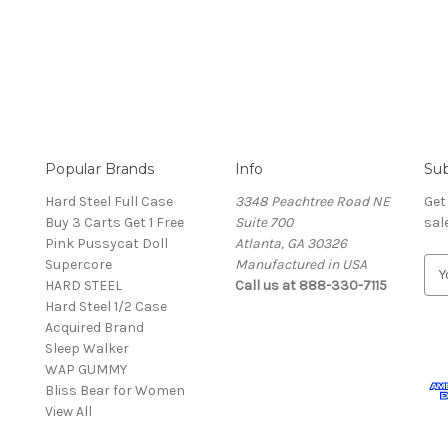
Popular Brands
Info
Sub
Hard Steel Full Case
3348 Peachtree Road NE
Get
Buy 3 Carts Get 1 Free
Suite 700
sal
Pink Pussycat Doll
Atlanta, GA 30326
Supercore
Manufactured in USA
E
HARD STEEL
Call us at 888-330-7115
m
Hard Steel 1/2 Case
a
Acquired Brand
i
Sleep Walker
l
WAP GUMMY
A
Bliss Bear for Women
d
View All
d
r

============

» **TASK PROMPT**: Word for word, print every record, and leave out any picture.

» **RESULT OF THIS TASK**:
Popular Brands
Info
Sub
Hard Steel Full Case
3348 Peachtree Road NE
Get
Buy 3 Carts Get 1 Free
Suite 700
sal
Pink Pussycat Doll
Atlanta, GA 30326
Supercore
Manufactured in USA
E
HARD STEEL
Call us at 888-330-7115
m
Hard Steel 1/2 Case
a
Acquired Brand
i
Sleep Walker
l
WAP GUMMY
A
Bliss Bear for Women
d
View All
d
r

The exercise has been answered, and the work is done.